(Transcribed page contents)
"""

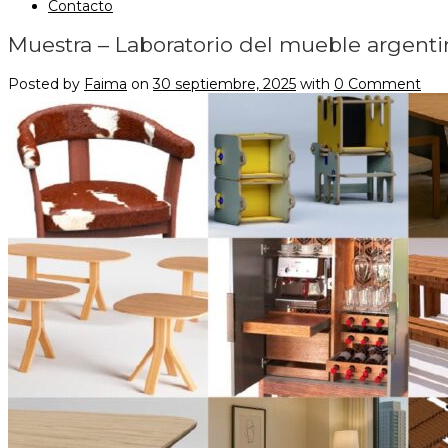
Contacto
Muestra – Laboratorio del mueble argenti
Posted by
Faima
on
30 septiembre, 2025
with
0 Comment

"""

### Exercise prompt:
Since the pictures don't belong in the copy, copy only the rest of the entries above exactly.

### Answer to this problem:
Contacto
Muestra – Laboratorio del mueble argenti
Posted by
Faima
on
30 septiembre, 2025
with
0 Comment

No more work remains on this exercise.